(Extracted page text data)
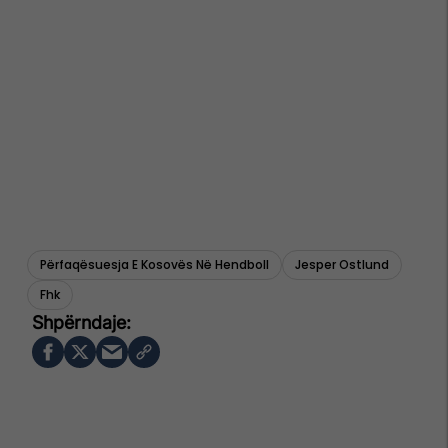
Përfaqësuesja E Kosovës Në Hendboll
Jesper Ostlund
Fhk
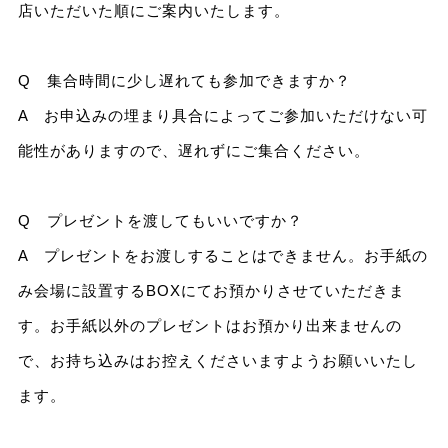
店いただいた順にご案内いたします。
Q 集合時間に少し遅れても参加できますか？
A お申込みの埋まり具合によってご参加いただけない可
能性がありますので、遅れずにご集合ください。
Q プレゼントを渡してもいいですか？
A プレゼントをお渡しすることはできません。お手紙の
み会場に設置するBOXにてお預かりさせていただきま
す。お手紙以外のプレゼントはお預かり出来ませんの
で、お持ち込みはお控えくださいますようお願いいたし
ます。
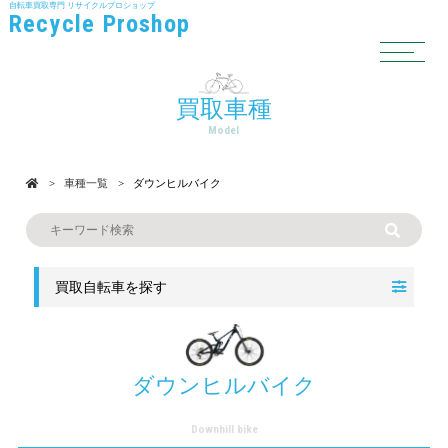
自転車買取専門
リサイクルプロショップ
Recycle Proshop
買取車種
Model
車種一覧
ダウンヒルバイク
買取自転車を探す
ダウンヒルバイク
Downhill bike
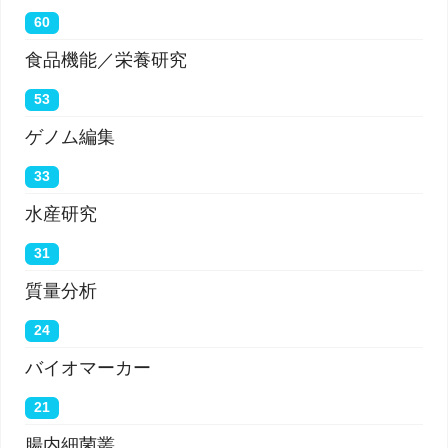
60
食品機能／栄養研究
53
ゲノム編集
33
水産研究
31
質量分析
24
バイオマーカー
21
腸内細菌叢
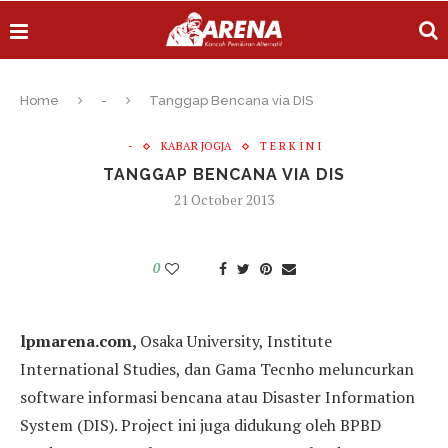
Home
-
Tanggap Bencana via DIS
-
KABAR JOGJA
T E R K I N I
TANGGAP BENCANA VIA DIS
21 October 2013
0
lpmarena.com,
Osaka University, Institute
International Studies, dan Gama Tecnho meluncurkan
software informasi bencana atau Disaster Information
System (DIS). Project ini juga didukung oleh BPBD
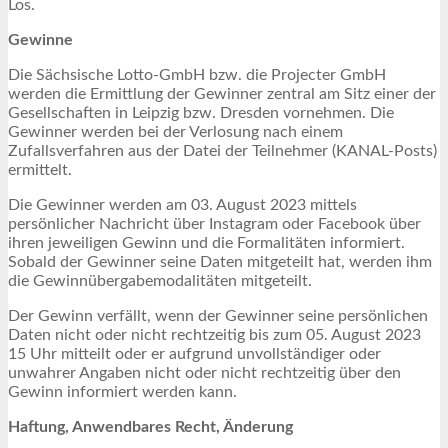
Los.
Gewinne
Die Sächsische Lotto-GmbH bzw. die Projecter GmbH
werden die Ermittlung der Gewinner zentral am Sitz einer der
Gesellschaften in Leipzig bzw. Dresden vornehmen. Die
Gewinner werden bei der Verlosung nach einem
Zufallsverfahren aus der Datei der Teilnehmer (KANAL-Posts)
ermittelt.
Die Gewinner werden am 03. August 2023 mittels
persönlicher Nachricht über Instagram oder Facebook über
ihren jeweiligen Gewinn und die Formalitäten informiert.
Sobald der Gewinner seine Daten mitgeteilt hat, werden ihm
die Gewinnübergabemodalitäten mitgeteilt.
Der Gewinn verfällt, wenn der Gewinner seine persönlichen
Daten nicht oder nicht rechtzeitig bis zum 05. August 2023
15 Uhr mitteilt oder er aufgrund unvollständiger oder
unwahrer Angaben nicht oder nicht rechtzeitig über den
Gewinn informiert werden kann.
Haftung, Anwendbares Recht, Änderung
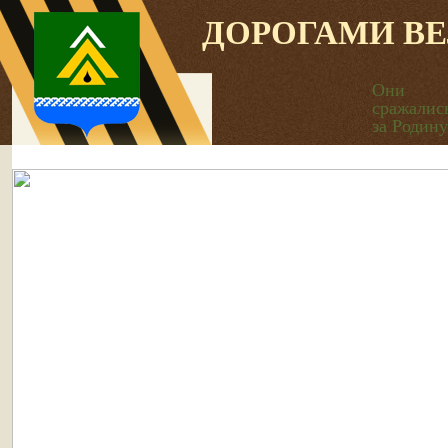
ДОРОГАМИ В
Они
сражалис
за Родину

---

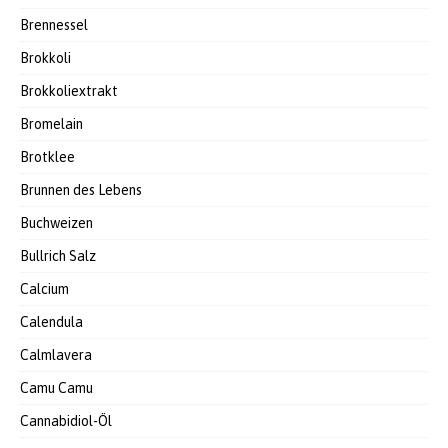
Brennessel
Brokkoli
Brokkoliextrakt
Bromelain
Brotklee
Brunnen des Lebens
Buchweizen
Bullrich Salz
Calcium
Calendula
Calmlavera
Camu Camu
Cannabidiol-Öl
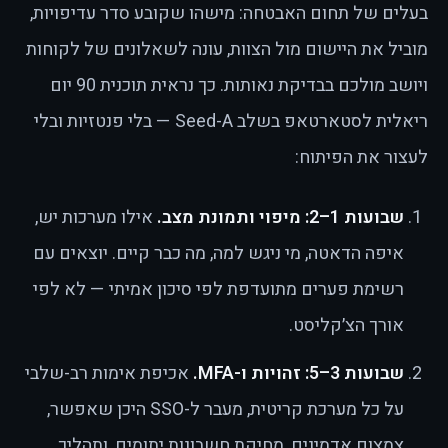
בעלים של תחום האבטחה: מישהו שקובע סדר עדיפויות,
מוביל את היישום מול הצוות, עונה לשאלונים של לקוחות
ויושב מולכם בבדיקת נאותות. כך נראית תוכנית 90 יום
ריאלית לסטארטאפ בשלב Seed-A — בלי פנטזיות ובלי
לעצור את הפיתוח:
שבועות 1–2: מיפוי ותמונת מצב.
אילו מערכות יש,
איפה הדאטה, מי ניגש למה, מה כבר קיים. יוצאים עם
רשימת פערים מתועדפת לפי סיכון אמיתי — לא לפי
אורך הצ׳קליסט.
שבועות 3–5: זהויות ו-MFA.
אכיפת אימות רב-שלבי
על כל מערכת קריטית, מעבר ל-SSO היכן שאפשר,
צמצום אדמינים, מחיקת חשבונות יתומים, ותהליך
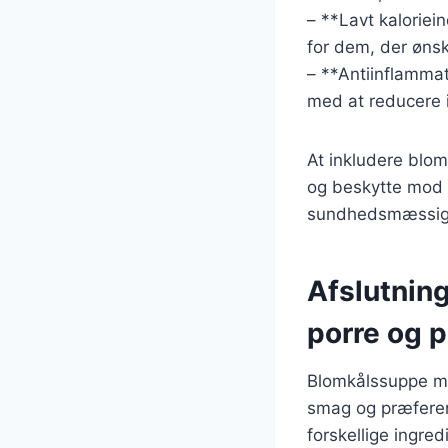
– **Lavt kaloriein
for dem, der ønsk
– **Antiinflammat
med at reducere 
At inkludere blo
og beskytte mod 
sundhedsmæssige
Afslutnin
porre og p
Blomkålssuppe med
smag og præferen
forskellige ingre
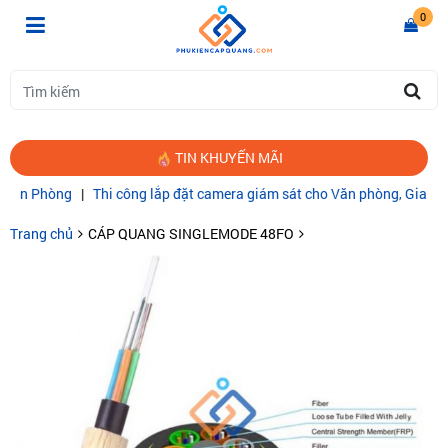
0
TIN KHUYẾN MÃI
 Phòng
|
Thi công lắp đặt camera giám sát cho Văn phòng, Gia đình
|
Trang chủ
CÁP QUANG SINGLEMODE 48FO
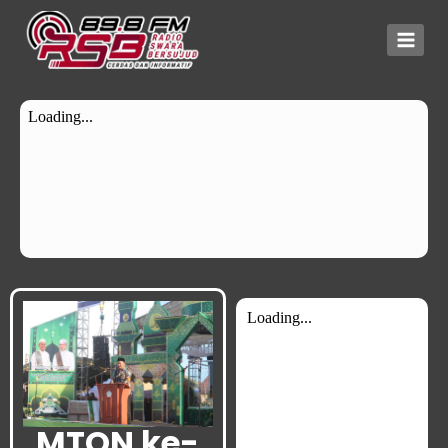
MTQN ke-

...

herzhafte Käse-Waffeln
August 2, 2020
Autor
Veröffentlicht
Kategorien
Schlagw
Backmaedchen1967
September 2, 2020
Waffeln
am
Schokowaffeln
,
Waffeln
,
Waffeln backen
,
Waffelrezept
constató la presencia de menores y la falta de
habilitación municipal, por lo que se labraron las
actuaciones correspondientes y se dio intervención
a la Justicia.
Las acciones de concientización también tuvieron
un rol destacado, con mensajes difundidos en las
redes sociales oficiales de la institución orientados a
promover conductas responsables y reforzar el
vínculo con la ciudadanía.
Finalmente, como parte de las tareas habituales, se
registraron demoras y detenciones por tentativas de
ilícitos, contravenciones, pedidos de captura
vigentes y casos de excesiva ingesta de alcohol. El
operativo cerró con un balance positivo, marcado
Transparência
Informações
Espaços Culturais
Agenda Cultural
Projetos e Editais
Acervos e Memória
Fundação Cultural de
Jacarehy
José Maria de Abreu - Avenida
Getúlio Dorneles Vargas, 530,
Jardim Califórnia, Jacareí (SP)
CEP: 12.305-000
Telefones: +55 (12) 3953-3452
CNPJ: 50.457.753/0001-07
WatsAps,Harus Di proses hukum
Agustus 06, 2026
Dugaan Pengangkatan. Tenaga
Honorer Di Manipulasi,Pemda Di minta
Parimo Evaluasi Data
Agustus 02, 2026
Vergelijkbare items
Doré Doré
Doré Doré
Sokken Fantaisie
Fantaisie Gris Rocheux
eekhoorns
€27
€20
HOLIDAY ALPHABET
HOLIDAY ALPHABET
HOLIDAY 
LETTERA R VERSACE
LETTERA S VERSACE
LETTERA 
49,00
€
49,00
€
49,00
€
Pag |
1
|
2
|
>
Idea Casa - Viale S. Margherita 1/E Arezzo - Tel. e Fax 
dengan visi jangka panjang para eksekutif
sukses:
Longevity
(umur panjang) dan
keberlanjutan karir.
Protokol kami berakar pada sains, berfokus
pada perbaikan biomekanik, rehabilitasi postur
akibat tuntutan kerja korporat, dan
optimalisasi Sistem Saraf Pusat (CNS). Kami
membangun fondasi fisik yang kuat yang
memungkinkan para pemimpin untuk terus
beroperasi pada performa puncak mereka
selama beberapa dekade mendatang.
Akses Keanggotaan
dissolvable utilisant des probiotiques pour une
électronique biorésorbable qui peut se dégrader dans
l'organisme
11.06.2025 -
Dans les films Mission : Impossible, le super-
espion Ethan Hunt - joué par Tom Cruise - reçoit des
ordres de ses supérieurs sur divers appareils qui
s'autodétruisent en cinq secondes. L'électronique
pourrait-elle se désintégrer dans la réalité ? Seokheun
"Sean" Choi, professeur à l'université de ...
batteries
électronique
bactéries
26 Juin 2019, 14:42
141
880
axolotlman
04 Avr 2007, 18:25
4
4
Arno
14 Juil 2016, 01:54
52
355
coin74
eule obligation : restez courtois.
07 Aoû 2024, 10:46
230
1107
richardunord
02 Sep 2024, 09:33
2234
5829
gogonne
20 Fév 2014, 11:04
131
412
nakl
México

*TRY IT*.
All that is wanted is the lines above between the one containing "Përfaqësuesja E Kosovës Në Hendboll" and the one containing "15 Uhr mitteilt", inclusive, restated word for word, with pictures omitted.

*EXPECTED OUTPUT*.
Përfaqësuesja E Kosovës Në Hendboll
Jesper Ostlund
Fhk
店いただいた順にご案内いたします。
Q 集合時間に少し遅れても参加できますか？
A お申込みの埋まり具合によってご参加いただけない可
能性がありますので、遅れずにご集合ください。
Q プレゼントを渡してもいいですか？
A プレゼントをお渡しすることはできません。お手紙の
み会場に設置するBOXにてお預かりさせていただきま
す。お手紙以外のプレゼントはお預かり出来ませんの
で、お持ち込みはお控えくださいますようお願いいたし
ます。
自転車買取専門
リサイクルプロショップ
Recycle Proshop
買取車種
Model
車種一覧
ダウンヒルバイク
買取自転車を探す
ダウンヒルバイク
Downhill bike
60
食品機能／栄養研究
53
ゲノム編集
33
水産研究
31
質量分析
24
バイオマーカー
21
腸内細菌叢
Home
-
Tanggap Bencana via DIS
-
KABAR JOGJA
T E R K I N I
TANGGAP BENCANA VIA DIS
21 October 2013
0
lpmarena.com,
Osaka University, Institute
International Studies, dan Gama Tecnho meluncurkan
software informasi bencana atau Disaster Information
System (DIS). Project ini juga didukung oleh BPBD
Los.
Gewinne
Die Sächsische Lotto-GmbH bzw. die Projecter GmbH
werden die Ermittlung der Gewinner zentral am Sitz einer der
Gesellschaften in Leipzig bzw. Dresden vornehmen. Die
Gewinner werden bei der Verlosung nach einem
Zufallsverfahren aus der Datei der Teilnehmer (KANAL-Posts)
ermittelt.
Die Gewinner werden am 03. August 2023 mittels
persönlicher Nachricht über Instagram oder Facebook über
ihren jeweiligen Gewinn und die Formalitäten informiert.
Sobald der Gewinner seine Daten mitgeteilt hat, werden ihm
die Gewinnübergabemodalitäten mitgeteilt.
Der Gewinn verfällt, wenn der Gewinner seine persönlichen
Daten nicht oder nicht rechtzeitig bis zum 05. August 2023
15 Uhr mitteilt oder er aufgrund unvollständiger oder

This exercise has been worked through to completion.